3. それでも「短期転売抑制」を検討する理由
価格高騰と抽選倍率の上昇で、実需の買いづらさが増すなか、実需保護のメッセージは重要です。不動産協会は、国交省が登記情報などで把握する海外在住所有者の実態などのデータも参考にしつつ、より現実的な抑制策の検討を進めるとしています。これは、強制力の弱い「全面的転売禁止」よりも、抽選の厳格化、名義変更の制限、引渡し前の転売(いわゆる“名義差し替え”)の禁止、再販売時の情報連携など、実務で回せるルールを積み上げる方向に舵を切る可能性が高いことを示唆します。
4. 不動産市場への影響:何が起きやすく、何が起きにくいか
短期的には、一律の転売禁止が導入される可能性は低く、新築の販売・抽選プロセスの厳格化(本人確認の徹底、複数当選の抑止、実居住意向の確認など)と、引渡し前の名義差し替えの抑止が進む見込みです。これにより、いわゆる“即転売”のインセンティブは低下し、実需への供給がやや改善する余地があります。一方で、価格そのものを押し下げる効果は限定的でしょう。新築価格を押し上げているのは、主として建設コスト・土地取得コスト・仕様の高度化・人件費だからです。
中期的には、投機的な動きが抑えられるほど、「立地の普遍価値・管理力・間取り実用性」といった基本要素への回帰が進みます。選別色は強まり、人気・非人気の二極化はむしろはっきりするでしょう。郊外・大型の供給が増える局面では、モデルルームの初月契約率の伸び鈍化や、価格調整・販売条件(オプション・入居時期)の柔軟化といった現象も起きやすくなります。
5. 生活者として何を確認すべきか(買う前のチェック)
第一に、契約書の条項を必ず本文で確認してください。転売・賃貸・名義変更に関する制限、違約金、事前承認の要否、例外事由(転勤・相続・離婚・病気など)の扱いは、将来の柔軟性に直結します。第二に、総保有コストで比較しましょう。金利に加え、固定資産税、管理費・修繕積立金(または戸建の将来修繕)、保険、リフォーム費まで含めて10〜20年の費用を見える化します。第三に、出口の想定です。万が一の賃貸化・売却時の賃料レンジ、周辺の成約事例、在庫日数を事前に把握しておくと、家計の耐性が上がります。

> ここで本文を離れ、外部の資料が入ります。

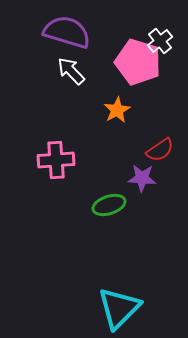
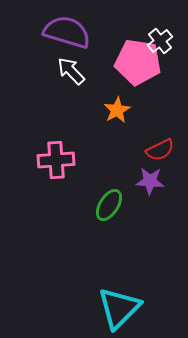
pink pentagon: rotated 9 degrees counterclockwise
red semicircle: rotated 8 degrees clockwise
purple star: moved 8 px right, 3 px down
green ellipse: rotated 40 degrees counterclockwise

6. 投資家としての着眼点(過度なレバレッジは禁物)
短期転売の抑制は、取得競争の過熱を冷やす方向に働きますが、賃料成長・稼働率・修繕費の見通しが変わるわけではありません。将来の金利・出口利回り(キャップレート)をやや保守的に置き、返済余力(DSCR)とLTV(借入比率)にバッファを確保しましょう。人気立地は底堅い一方、仕様・管理が弱い案件や過度に高値の新築は中古転落後の価格調整が起きやすい点にも注意が必要です。
7. まとめ:ルールは「住むための価値」へと視線を戻す
業界が転売禁止の一律特約に慎重なのは、法的・実務的な限界があるからです。ただし、名義差し替えの抑止や抽選の厳格化など、現実に回せる抑制策は前進するはずです。生活者としては、契約の自由度(転売・賃貸・名義変更)と総保有コスト、そして立地の普遍価値(駅距離・生活利便・災害リスク・管理力)で冷静に比較し、自分の暮らしに合う一軒を選ぶことが最善の対策になります。